How hawala works - KTTC Rochester, Austin, Mason City News, Weather and Sports

Sonia Talati

How hawala works


ROCHESTER, Minn. (KTTC) -- Hawala is a way to move money quickly and efficiently. For many Somalians in Rochester, this means getting in touch with their native land where banks do not exist. Hawala is the only way to send money to families overseas. Money transactions take place completely on the honor system.

However, hawala is also how federal investigators say money was transferred by the two women indicted in the Somali terror fundraising case. A customer, in this case an al-Shabaab fundraiser, approached a hawala broker and gave the name and amount that needed to be transferred.
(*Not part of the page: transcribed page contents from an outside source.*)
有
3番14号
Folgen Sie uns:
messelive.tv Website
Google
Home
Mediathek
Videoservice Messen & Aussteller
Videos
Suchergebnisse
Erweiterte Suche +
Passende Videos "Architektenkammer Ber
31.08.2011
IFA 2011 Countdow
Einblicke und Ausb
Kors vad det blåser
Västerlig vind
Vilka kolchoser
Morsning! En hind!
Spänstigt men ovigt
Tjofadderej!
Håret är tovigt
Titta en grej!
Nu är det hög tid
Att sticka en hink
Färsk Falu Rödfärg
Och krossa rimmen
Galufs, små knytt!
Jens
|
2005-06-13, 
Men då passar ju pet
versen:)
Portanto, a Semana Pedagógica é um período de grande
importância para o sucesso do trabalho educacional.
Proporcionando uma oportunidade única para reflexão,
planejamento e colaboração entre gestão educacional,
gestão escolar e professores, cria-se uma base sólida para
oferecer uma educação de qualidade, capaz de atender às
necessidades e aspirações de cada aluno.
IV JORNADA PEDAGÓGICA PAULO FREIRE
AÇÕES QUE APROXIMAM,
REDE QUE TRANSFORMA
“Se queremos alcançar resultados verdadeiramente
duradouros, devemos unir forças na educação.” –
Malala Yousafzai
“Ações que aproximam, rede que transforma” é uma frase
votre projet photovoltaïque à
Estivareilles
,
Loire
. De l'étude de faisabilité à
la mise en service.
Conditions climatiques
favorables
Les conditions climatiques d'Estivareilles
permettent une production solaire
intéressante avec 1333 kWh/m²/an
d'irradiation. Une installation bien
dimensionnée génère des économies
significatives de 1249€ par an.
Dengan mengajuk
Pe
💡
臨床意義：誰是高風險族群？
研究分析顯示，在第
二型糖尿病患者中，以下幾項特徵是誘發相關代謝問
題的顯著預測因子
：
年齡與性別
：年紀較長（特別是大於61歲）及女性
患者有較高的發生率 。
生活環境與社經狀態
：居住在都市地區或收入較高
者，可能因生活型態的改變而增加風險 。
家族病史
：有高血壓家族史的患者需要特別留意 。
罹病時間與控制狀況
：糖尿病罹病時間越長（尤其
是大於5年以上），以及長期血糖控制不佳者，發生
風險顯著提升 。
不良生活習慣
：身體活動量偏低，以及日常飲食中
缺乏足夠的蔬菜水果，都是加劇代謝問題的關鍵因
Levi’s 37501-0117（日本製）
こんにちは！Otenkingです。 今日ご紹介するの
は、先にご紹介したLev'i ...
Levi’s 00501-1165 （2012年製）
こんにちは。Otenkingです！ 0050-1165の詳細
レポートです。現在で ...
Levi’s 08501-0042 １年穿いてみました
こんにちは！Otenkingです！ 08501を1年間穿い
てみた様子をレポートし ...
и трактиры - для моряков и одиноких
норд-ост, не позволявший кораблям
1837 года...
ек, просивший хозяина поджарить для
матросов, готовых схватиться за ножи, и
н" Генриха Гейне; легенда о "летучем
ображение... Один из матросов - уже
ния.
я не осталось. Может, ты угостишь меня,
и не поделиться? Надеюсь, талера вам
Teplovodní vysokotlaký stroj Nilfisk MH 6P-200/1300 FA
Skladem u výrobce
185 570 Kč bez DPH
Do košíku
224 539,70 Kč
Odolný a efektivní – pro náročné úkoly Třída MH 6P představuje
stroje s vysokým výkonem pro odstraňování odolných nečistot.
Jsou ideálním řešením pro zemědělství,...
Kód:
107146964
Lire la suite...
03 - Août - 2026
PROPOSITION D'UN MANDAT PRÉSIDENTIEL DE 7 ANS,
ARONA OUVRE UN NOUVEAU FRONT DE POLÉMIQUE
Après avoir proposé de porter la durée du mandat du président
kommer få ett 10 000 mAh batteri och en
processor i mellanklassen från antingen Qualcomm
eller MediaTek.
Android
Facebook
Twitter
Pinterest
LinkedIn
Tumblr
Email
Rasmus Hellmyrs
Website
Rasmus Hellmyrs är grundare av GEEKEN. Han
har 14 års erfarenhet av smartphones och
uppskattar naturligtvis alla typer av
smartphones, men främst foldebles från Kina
The agent then contacts another agent close to where the recipient lives and that amount of money gets to its respective place oversees.

The money is later wired, usually through a bank like Wells Fargo, agent-to-agent.
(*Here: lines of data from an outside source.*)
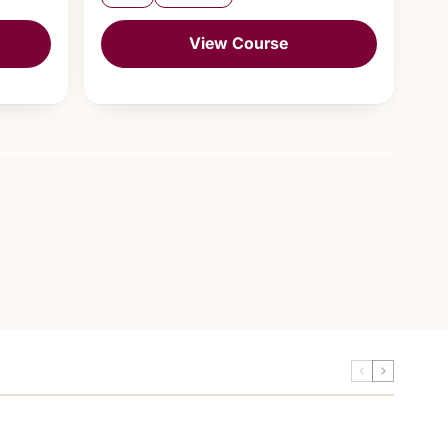
View Course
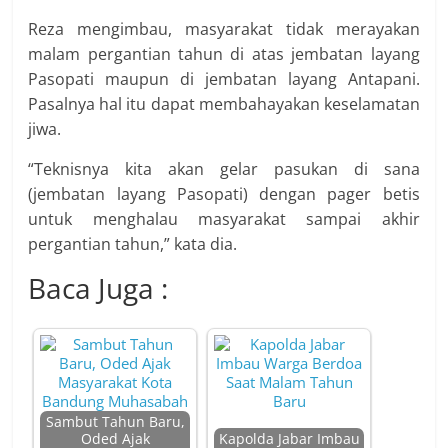
Reza mengimbau, masyarakat tidak merayakan
malam pergantian tahun di atas jembatan layang
Pasopati maupun di jembatan layang Antapani.
Pasalnya hal itu dapat membahayakan keselamatan
jiwa.
“Teknisnya kita akan gelar pasukan di sana
(jembatan layang Pasopati) dengan pager betis
untuk menghalau masyarakat sampai akhir
pergantian tahun,” kata dia.
Baca Juga :
Sambut Tahun Baru,
Oded Ajak
Kapolda Jabar Imbau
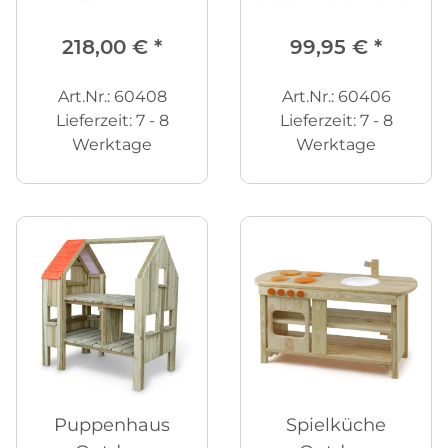
36-tlg.
218,00 €
*
99,95 €
*
Art.Nr.: 60408
Art.Nr.: 60406
Lieferzeit:
7 - 8
Lieferzeit:
7 - 8
Werktage
Werktage
Puppenhaus
Spielküche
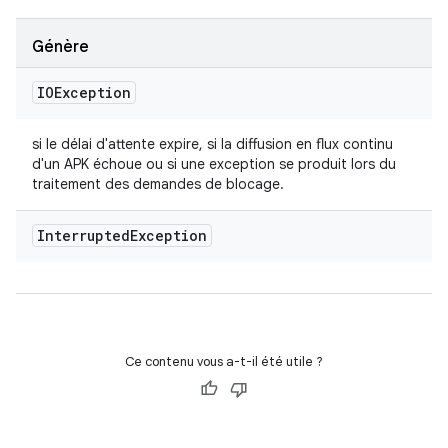
Génère
IOException
si le délai d'attente expire, si la diffusion en flux continu
d'un APK échoue ou si une exception se produit lors du
traitement des demandes de blocage.
Interrupted
Exception
Ce contenu vous a-t-il été utile ?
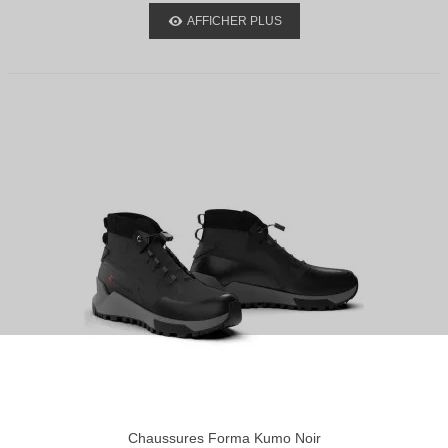
AFFICHER PLUS
Chaussures Forma Kumo Noir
Because there is not much of a paper trail, hawala is vulnerable to money laundering. For many Somalis, it exists worldwide because there is no other choice. Barbershop owner, Said Hussain, says "if we could not use this system, then I think our family would not survive."

In the al-Shabaab terrorism case, federal investigators say the Rochester women used the hawala system to divert contributions and pledges to the "mujahidin" in Somalia. The FBI tracked how different hawalas were used to split up contributions and send funds to different al-Shabaab accounts.